Monday, January 2, 2017

Increasing Linguistic Diversity Helps Rather than Hurts Numerically Smallest Languages, Expert on Chuvash Says



Paul Goble

            Staunton, January 2 – Many people assume that increasing linguistic diversity will lead those who find themselves in that situation to look for a common language and that it will thus work against those who speak the numerically smaller language, but in fact Hector Alos Font argues, the reverse may turn out to be true.

            In a Facebook post yesterday, the Catalan linguist who works in Chuvashia argues that “individual languages survive better in milieus where there are many languages than where there are few and thus the preservation of linguistic diversity … works in favor of each of the local languages” (facebook.com/notes/hèctor-alòs-font/укрепление-других-родных-языков/10153955607592000).

                That diversity, he points out in comments that he says he has submitted to the Chuvash authorities who are developing a concept paper on teaching the national language there can be either based on long-standing patterns or be “the result of new migration processes,” which bring speakers of other languages into the republic.

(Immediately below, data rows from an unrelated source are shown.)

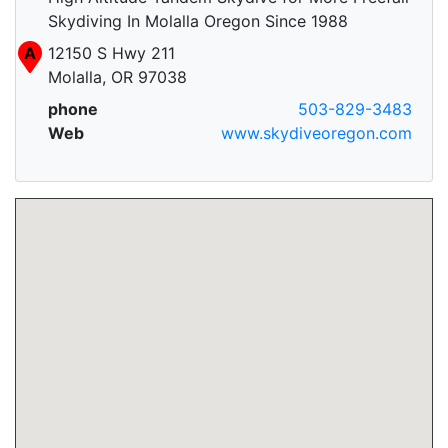
Skydiving In Molalla Oregon Since 1988
A
12150 S Hwy 211
Molalla, OR 97038
phone
503-829-3483
Web
www.skydiveoregon.com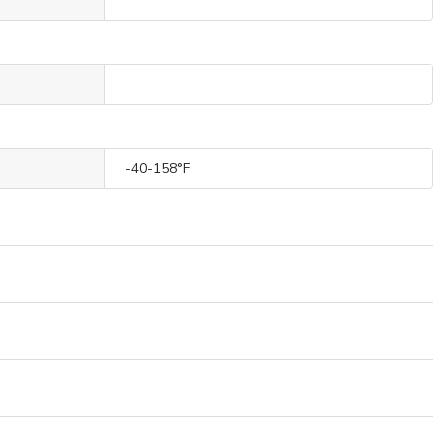
-40-158°F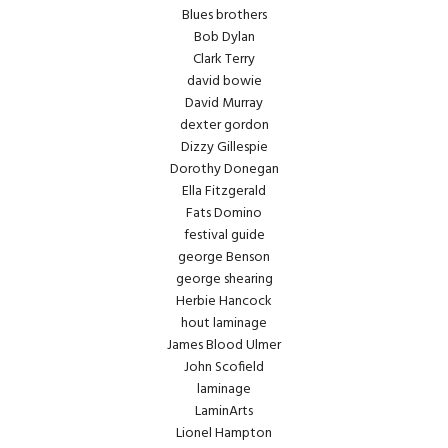
Blues brothers
Bob Dylan
Clark Terry
david bowie
David Murray
dexter gordon
Dizzy Gillespie
Dorothy Donegan
Ella Fitzgerald
Fats Domino
festival guide
george Benson
george shearing
Herbie Hancock
hout laminage
James Blood Ulmer
John Scofield
laminage
LaminArts
Lionel Hampton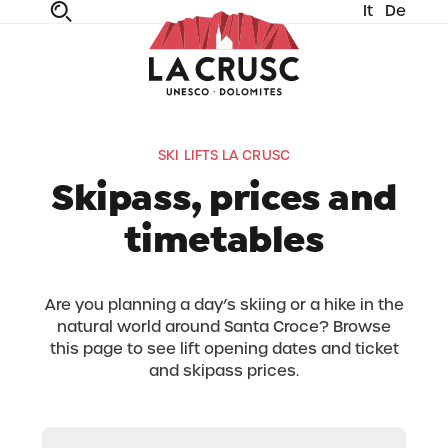
It
De
fe
n
ta
dia
SKI LIFTS LA CRUSC
Skipass, prices and
timetables
Are you planning a day’s skiing or a hike in the
natural world around Santa Croce? Browse
this page to see lift opening dates and ticket
and skipass prices.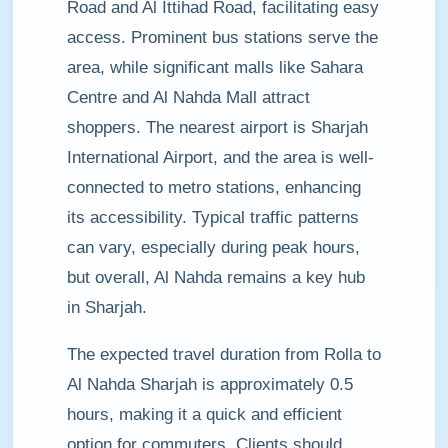
Road and Al Ittihad Road, facilitating easy
access. Prominent bus stations serve the
area, while significant malls like Sahara
Centre and Al Nahda Mall attract
shoppers. The nearest airport is Sharjah
International Airport, and the area is well-
connected to metro stations, enhancing
its accessibility. Typical traffic patterns
can vary, especially during peak hours,
but overall, Al Nahda remains a key hub
in Sharjah.
The expected travel duration from Rolla to
Al Nahda Sharjah is approximately 0.5
hours, making it a quick and efficient
option for commuters. Clients should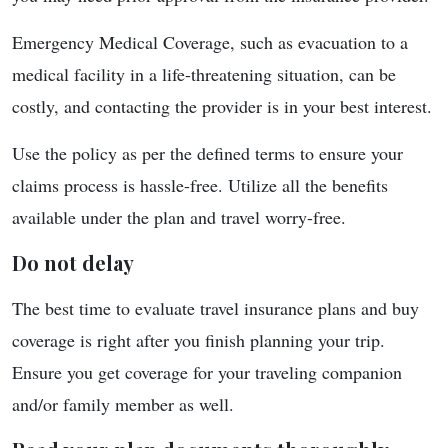
Emergency Medical Coverage, such as evacuation to a
medical facility in a life-threatening situation, can be
costly, and contacting the provider is in your best interest.
Use the policy as per the defined terms to ensure your
claims process is hassle-free. Utilize all the benefits
available under the plan and travel worry-free.
Do not delay
The best time to evaluate travel insurance plans and buy
coverage is right after you finish planning your trip.
Ensure you get coverage for your traveling companion
and/or family member as well.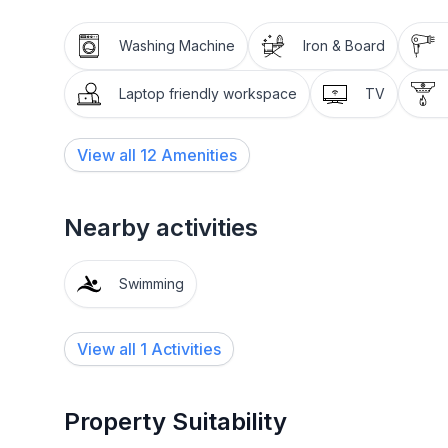
Washing Machine
Iron & Board
Laptop friendly workspace
TV
View all
12
Amenities
Nearby activities
Swimming
View all 1 Activities
Property Suitability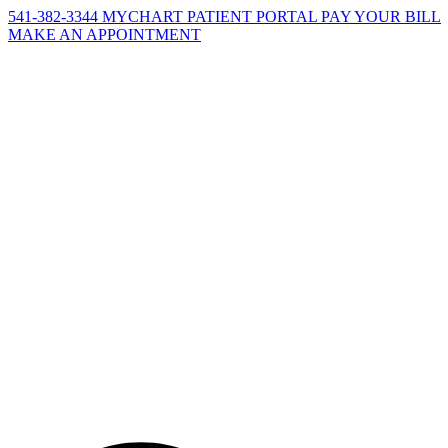
541-382-3344
MYCHART PATIENT PORTAL
PAY YOUR BILL
MAKE AN APPOINTMENT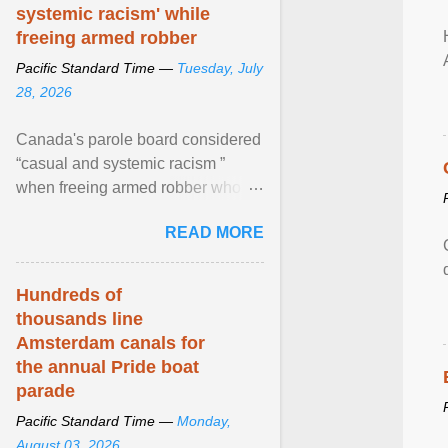
systemic racism' while
freeing armed robber
Pacific Standard Time —
Tuesday, July
28, 2026
Canada's parole board considered
“casual and systemic racism ”
when freeing armed robber who
allegedly assaulted, threatened to
READ MORE
kill his ex. View article...
Hundreds of
thousands line
Amsterdam canals for
the annual Pride boat
parade
Pacific Standard Time —
Monday,
August 03, 2026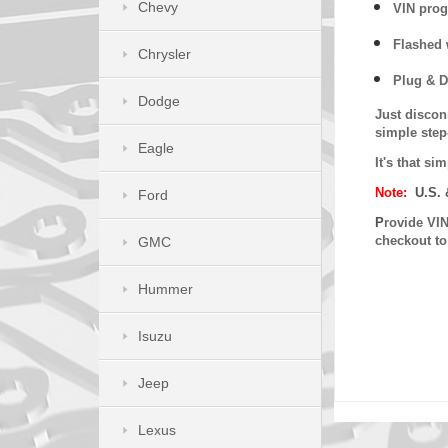
Chevy
VIN prog
Flashed w
Chrysler
Plug & D
Dodge
Just discon
simple step
Eagle
It's that s
Note:
U.S. 
Ford
P
rovide VIN
checkout t
GMC
Hummer
Isuzu
Jeep
Lexus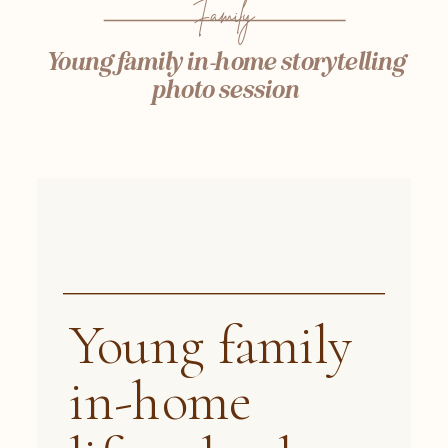
Family
Young family in-home storytelling
photo session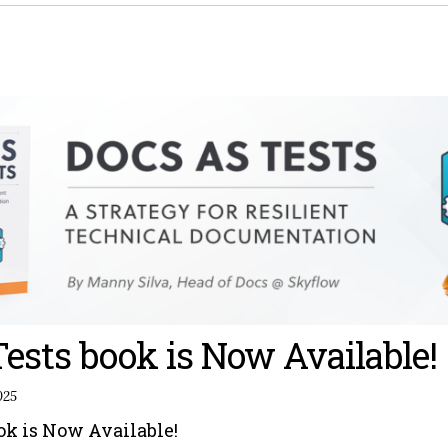
Tests book is Now Available!
025
ook is Now Available!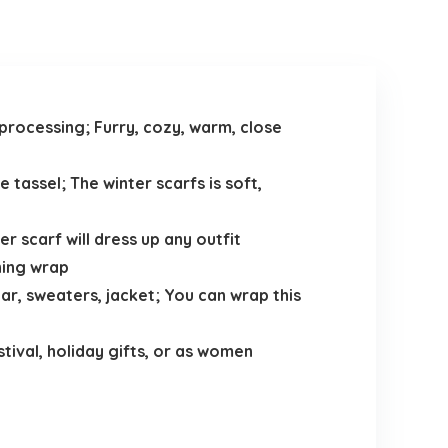
processing; Furry, cozy, warm, close
 tassel; The winter scarfs is soft,
er scarf will dress up any outfit
ning wrap
r, sweaters, jacket; You can wrap this
tival, holiday gifts, or as women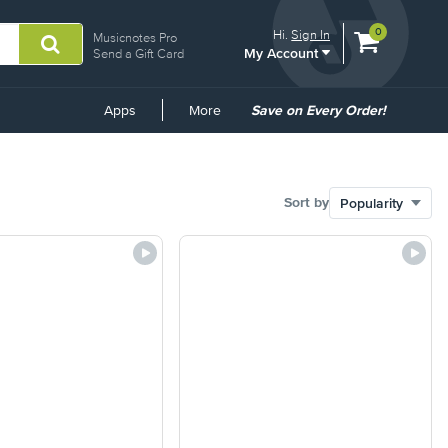
View
items.
0
Hi.
Sign In
Musicnotes Pro
My Account
shopping
Send a Gift Card
cart
containing
Common
Apps
More
Save on Every Order!
Links
Sort by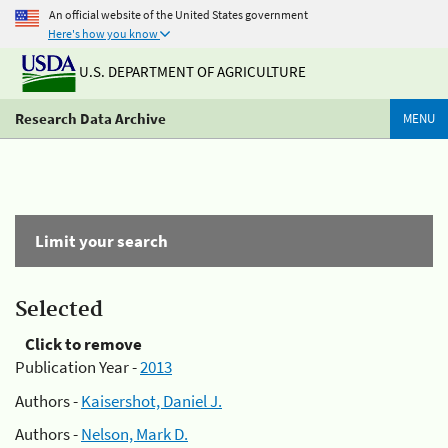
An official website of the United States government
Here's how you know
U.S. DEPARTMENT OF AGRICULTURE
Research Data Archive
MENU
Limit your search
Selected
Click to remove
Publication Year -
2013
Authors -
Kaisershot, Daniel J.
Authors -
Nelson, Mark D.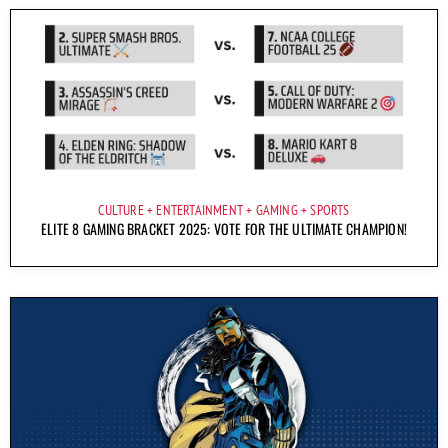
CULTURE
ENTERTAINMENT
GAMING
SPORTS
ELITE 8 GAMING BRACKET 2025: VOTE FOR THE ULTIMATE CHAMPION!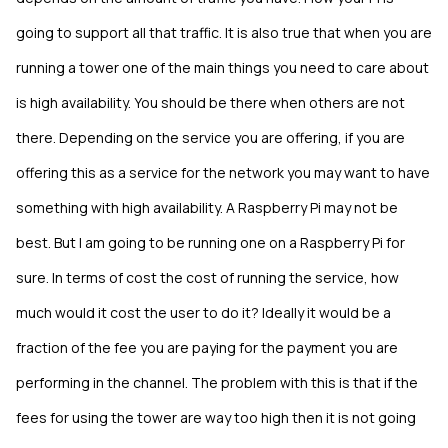
going to support all that traffic. It is also true that when you are
running a tower one of the main things you need to care about
is high availability. You should be there when others are not
there. Depending on the service you are offering, if you are
offering this as a service for the network you may want to have
something with high availability. A Raspberry Pi may not be
best. But I am going to be running one on a Raspberry Pi for
sure. In terms of cost the cost of running the service, how
much would it cost the user to do it? Ideally it would be a
fraction of the fee you are paying for the payment you are
performing in the channel. The problem with this is that if the
fees for using the tower are way too high then it is not going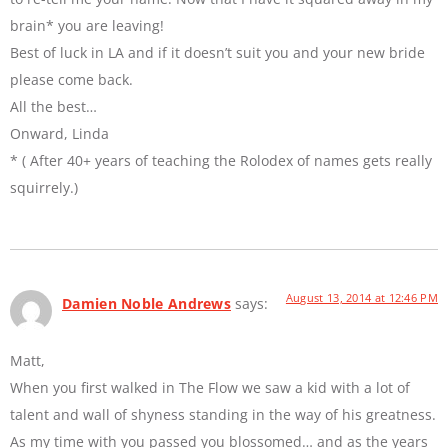
brain* you are leaving!
Best of luck in LA and if it doesn’t suit you and your new bride
please come back.
All the best…
Onward, Linda
* ( After 40+ years of teaching the Rolodex of names gets really
squirrely.)
August 13, 2014 at 12:46 PM
Damien Noble Andrews
says:
Matt,
When you first walked in The Flow we saw a kid with a lot of
talent and wall of shyness standing in the way of his greatness.
As my time with you passed you blossomed… and as the years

            What that means, and this may seem counter-intuitive to many, is that Chuvash benefits when non-Chuvash minority languages are promoted because speakers of those languages can see why learning Chuvash as well is useful for them in their daily lives, more useful perhaps than learning some lingua franca like Russian.

            One of the implications of Alos Font’s argument is that the presence of other linguistic minorities in a particular territory or the increase in such minorities as a result of immigration puts the local titular nationality in a better position to survive than does a situation in which there is only that nationality and Russian speakers.

            And from that arise another: If his point is accepted, those in non-Russian republics of the Russian Federation may come to welcome the presence or the arrival of other minority languages as important allies in their efforts to maintain their national language and national identity rather than viewing them as many do now as adjuncts to Moscow’s efforts at russification.